The culprit for this problem is that stack uses timestamp (as many other tools do) to figure out if a source file has changed or not. When you restore cache on CI and you do it correctly, none of the dependencies will get rebuild, but the problem the source files is that when the CI provider clones a repo for you, the timestamps for all of the files in the repo are set to the date and time when it was cloned.

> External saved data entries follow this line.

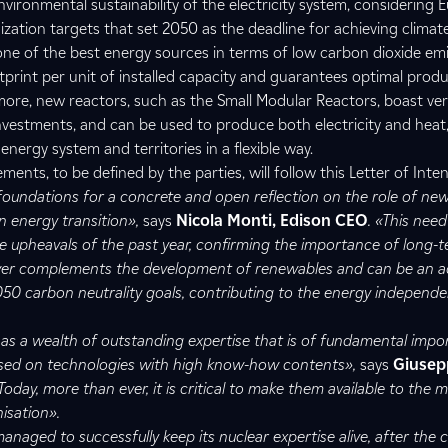
vironmental sustainability of the electricity system, considering 
ization targets that set 2050 as the deadline for achieving climate
one of the best energy sources in terms of low carbon dioxide emi
print per unit of installed capacity and guarantees optimal prod
ore, new reactors, such as the Small Modular Reactors, boast ver
 investments, and can be used to produce both electricity and heat
nergy system and territories in a flexible way.
nts, to be defined by the parties, will follow this Letter of Inten
foundations for a concrete and open reflection on the role of ne
n energy transition»,
says
Nicola Monti, Edison CEO
. «This nee
e upheavals of the past year, confirming the importance of long-t
wer complements the development of renewables and can be an 
050 carbon neutrality goals, contributing to the energy independ
s a wealth of outstanding expertise that is of fundamental impo
ased on technologies with high know-how contents»,
says
Giusep
«Today, more than ever, it is critical to make them available to the 
isation».
aged to successfully keep its nuclear expertise alive, after the c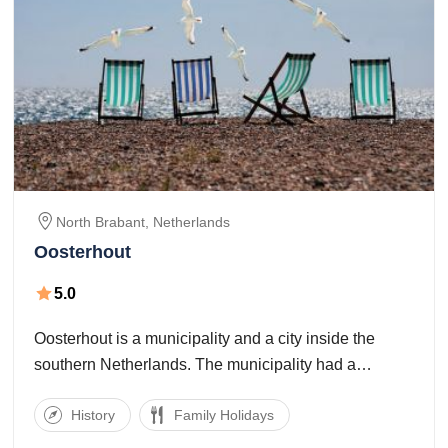
North Brabant,
Netherlands
Oosterhout
5.0
Oosterhout is a municipality and a city inside the
southern Netherlands. The municipality had a
population of fifty 50.5 in 2017. Oosterhout is
History
Family Holidays
mentioned for the number one time in 1277,
notwithstanding the truth that archaeological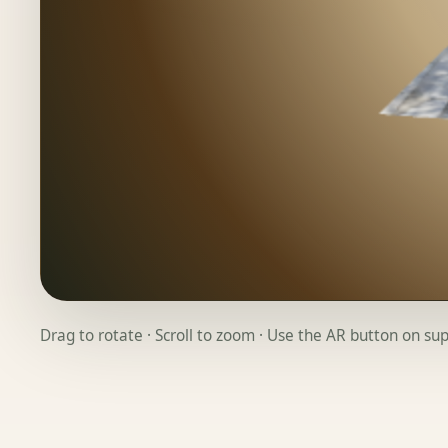
Drag to rotate · Scroll to zoom · Use the AR button on s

Hopefully the cause for recompilation of unchanged source files makes sense now. What do we do about working around this problem. The only real way to get it is to restore the timestamp of the last git commit that changed a particular file. I noticed this quite a while ago and a bit of googling gave me some answers on SO, here is one of them I think: Restore a file's modification time in Git

A modified it a bit to suite my needs and that is what I ended up with:

  git ls-tree -r --name-only HEAD | while read filename; do
    TS="$(git log -1 --format="%ct" -- ${filename})"
    touch "${filename}" -mt "$(date --date="@$TS" "+%Y%m%d%H%M.%S")"
  done

That worker great for a while for me on Ubuntu CI, but solving this problem in an OS agnostic manner with bash is not something I wanted to do when I needed to setup Azure CI. For that reason I wrote a Haskell script that works for all GHC-8.2 version and newer without requiring any non-core dependencies. I use it for all of my projects and I'll embed the juice of it here, but also provide a link to a permanent gist:

main = do
  args <- getArgs
  let rev = case args of
        [] -> "HEAD"
        (x:_) -> x
  fs <- readProcess "git" ["ls-tree", "-r", "-t", "--full-name", "--name-only", rev] ""
  let iso8601 = iso8601DateFormat (Just "%H:%M:%S%z")
      restoreFileModtime fp = do
        modTimeStr <- readProcess "git" ["log", "--pretty=format:%cI", "-1", rev, "--", fp] ""
        modTime <- parseTimeM True defaultTimeLocale iso8601 modTimeStr
        setModificationTime fp modTime
        putStrLn $ "[" ++ modTimeStr ++ "] " ++ fp
  putStrLn "Restoring modification time for all these files:"
  mapM_ restoreFileModtime $ lines fs

How would you go about using it without much overhead. The trick is to:

  • use stack itself to run the script
  • use the exactly samel resolver as the one for the project.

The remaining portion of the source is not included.